Introduction
One of the challenges in our industry has been to increase the awareness for shot peening, but with concerted efforts we are seeing this move in a positive direction. During a re-cap after the recent EI USA Shot Peening Workshop, the instructors all agreed that the understanding and participation level of students had increased over the years. The questions and comments discussed in the classes were quite advanced. That said, I would like to highlight a recurring conversation at the workshop that will benefit from additional elaboration. This discussion pertains to the choice between conditioned cut wire (CW) shot and cast steel shot.
Cut wire or cast steel shot – which one is better?
I was part of interesting discussions during a class on cut wire media from Toyo Seiko at the recent workshop. Conversations during this class prompted me to conduct additional research, courtesy of Toyo Seiko and Ervin Industries. These companies are two leading manufacturers of cut wire shot and cast steel shot respectively.
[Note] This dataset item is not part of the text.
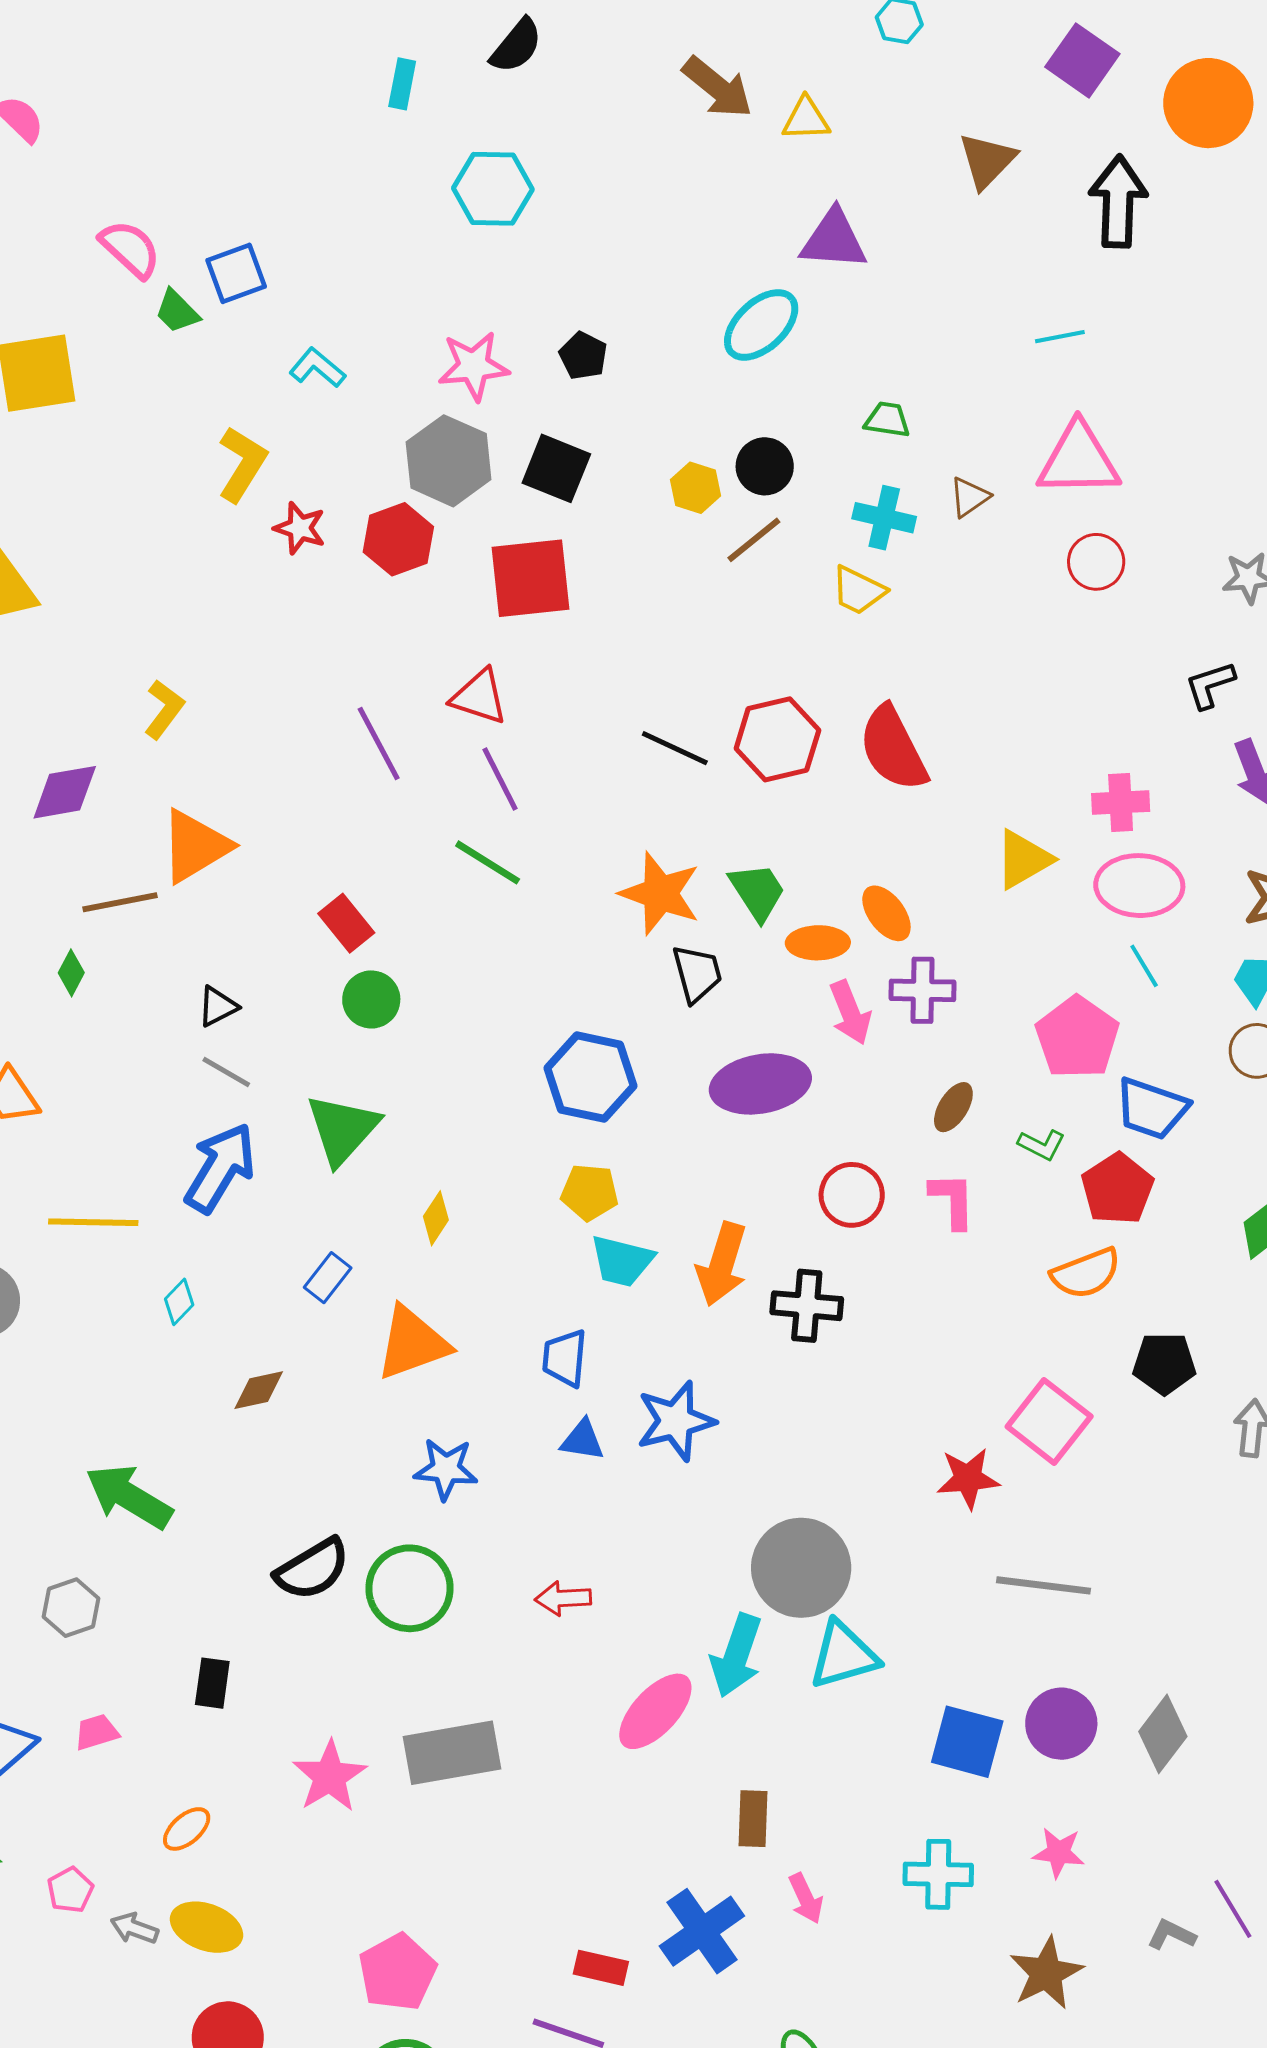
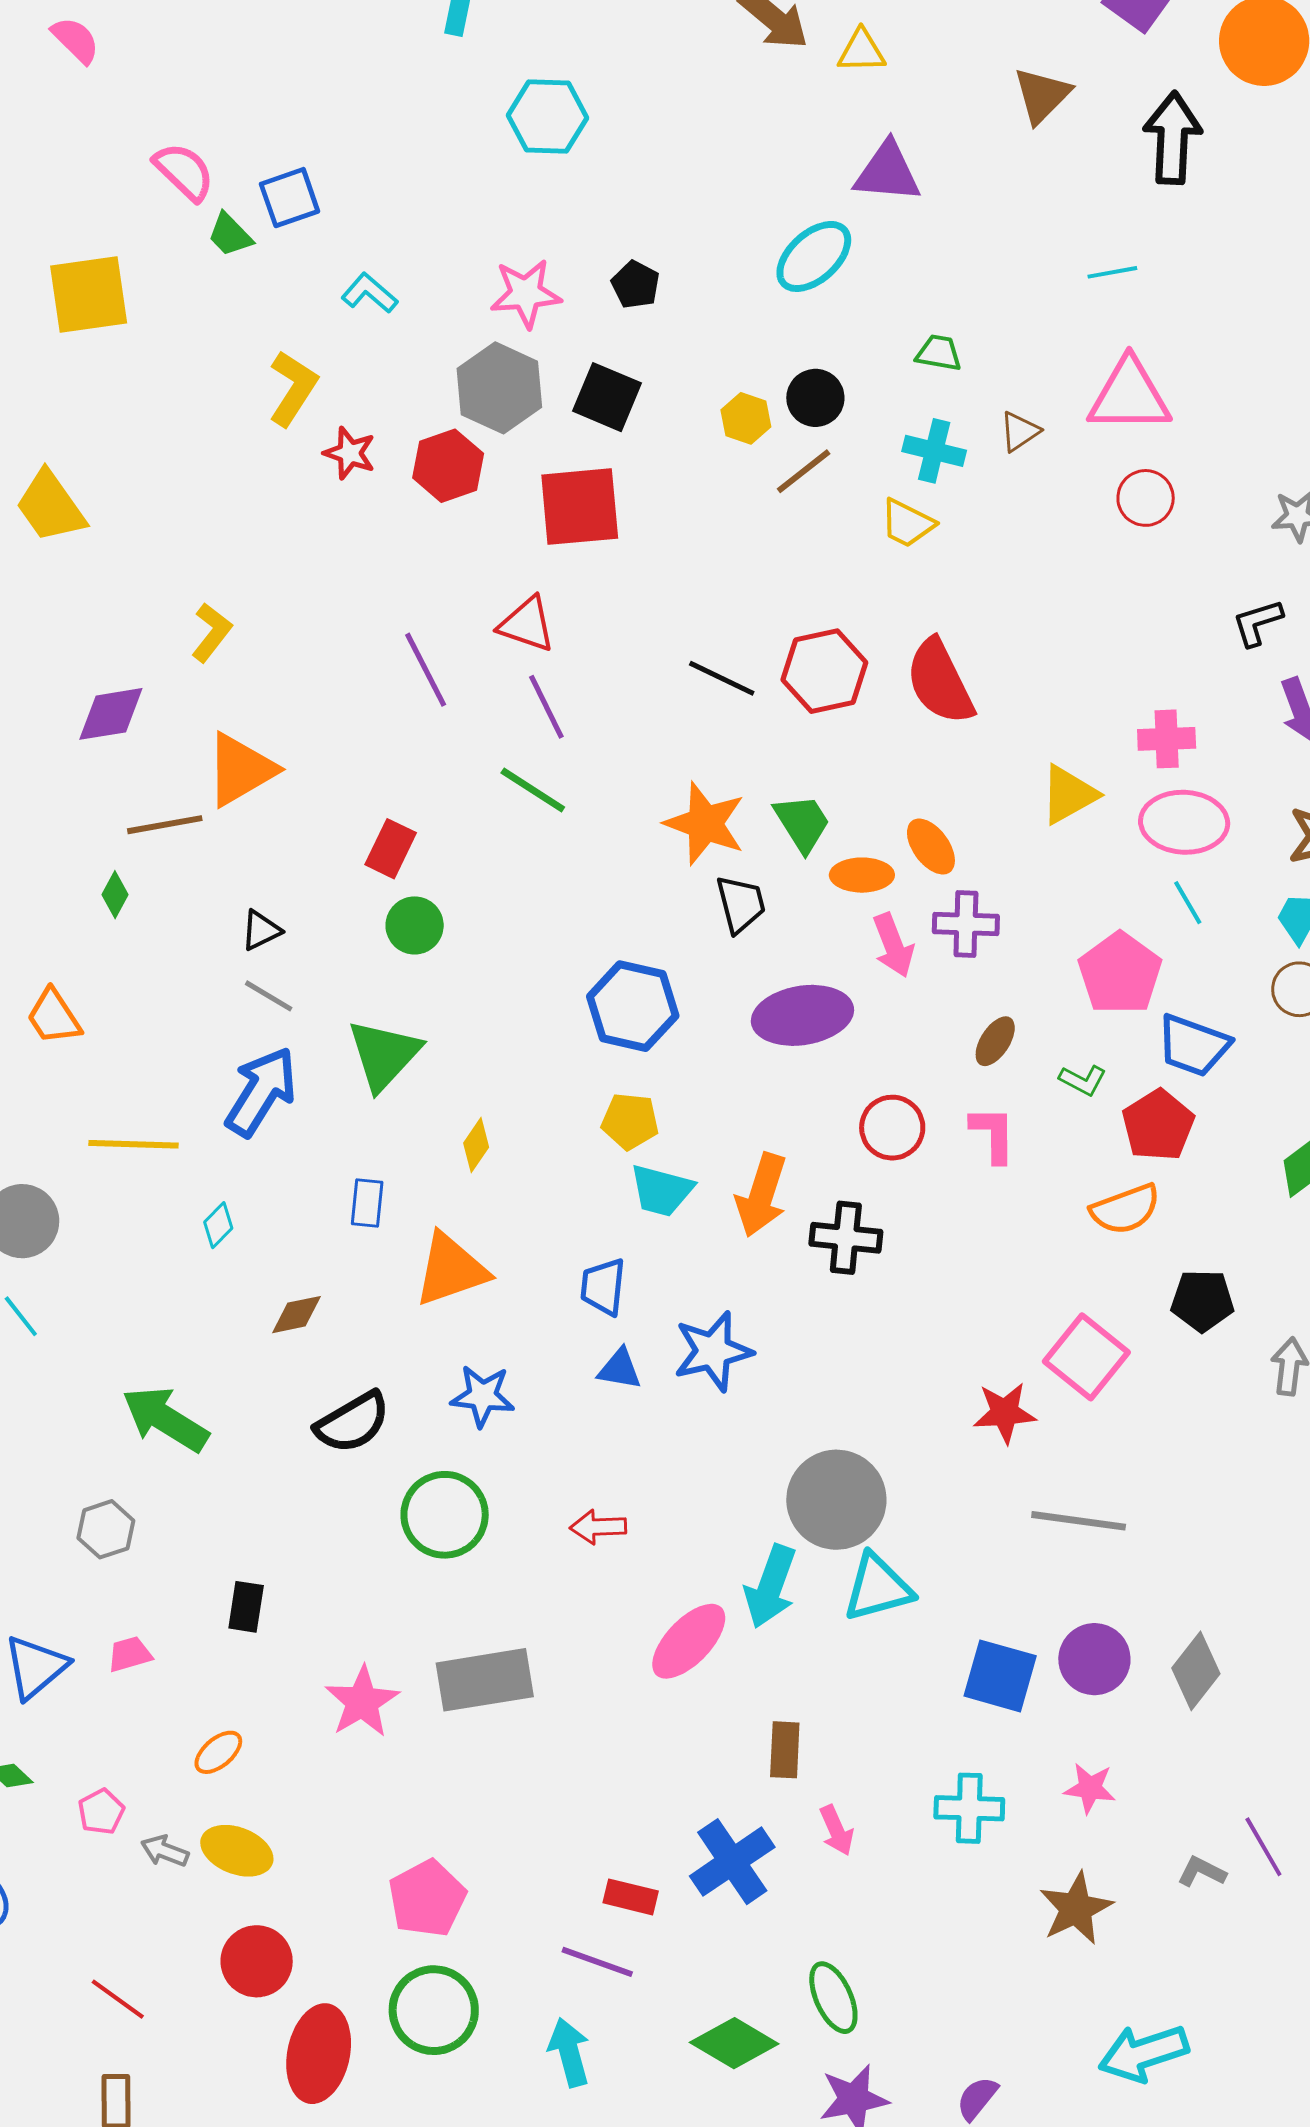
red rectangle: (346, 923) -> (391, 849), turned 64
blue rectangle: (328, 1278) -> (367, 1203), turned -33
black semicircle: (312, 1569) -> (353, 1422), moved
Common practice is for end-users to specify peening media type, size and sometimes the hardness. For example, the drawing might require you to peen the landing gear component to an intensity range of 0.012 to 0.015A using S230 for 100% coverage. The specification might even narrow down the scope to the use of ASR (regular hardness: 45 to 52 HRC) or ASH (high hardness: 55 to 62 HRC) media. Such specifications are now being enhanced to include an optional media type. The same specification will now read, 0.012 to 0.015A using S230 or CCW 28, with the scope sometimes further narrowed to stipulate the use of AWCR (regular hardness: 45 to 52 HRC) or AWCH (high hardness 55 to 62 HRC). Being a relatively new type of media as compared to cast shot, cut wire shot (conditioned) is a cold-drawn product, cut into cylindrical pieces and conditioned (rounded) by bombarding it against a fixed target. This process rounds the sharp edges; thereby attempting to eliminate part damage due to edge sharpness. The length of the cylindrical portion is the same as the diameter of the cylinder. This results in an almost spherical shape after conditioning. Drawings calling out for the use of CW shot also specify the desired level of conditioning, such as single conditioned, double or special conditioned cut wire. VDFI8001 (Deutsche) standards categorize this as G1, G2 and G3. Evaluating such levels of conditioning are visual and the AMS standards committee continues to explore means of quantifying them.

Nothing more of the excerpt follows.